Content starts

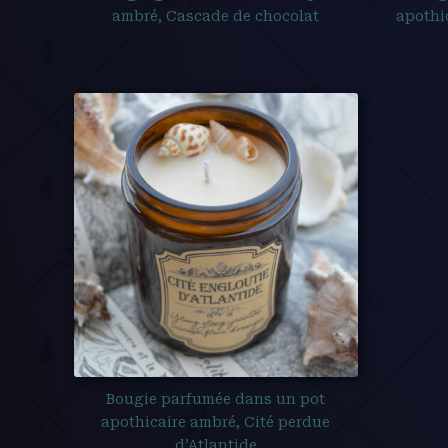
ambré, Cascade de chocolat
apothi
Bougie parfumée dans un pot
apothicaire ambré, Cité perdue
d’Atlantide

Content ends
Content starts

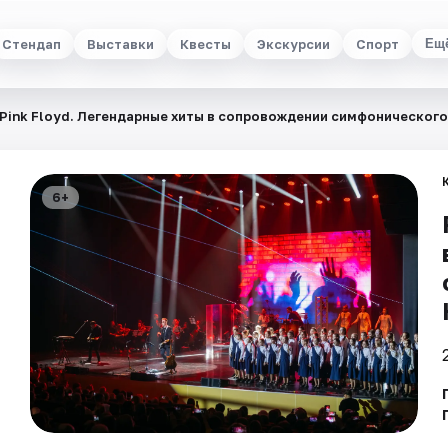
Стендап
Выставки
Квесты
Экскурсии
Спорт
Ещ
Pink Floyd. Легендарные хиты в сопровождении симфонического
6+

Content ends

*WHAT THE TASK ASKS*
The expected output is exactly the lines of the listing above between the line holding "ambré, Cascade de chocolat" and the line holding "d’Atlantide", inclusive.

*TASK RESPONSE*
ambré, Cascade de chocolat
apothi
Bougie parfumée dans un pot
apothicaire ambré, Cité perdue
d’Atlantide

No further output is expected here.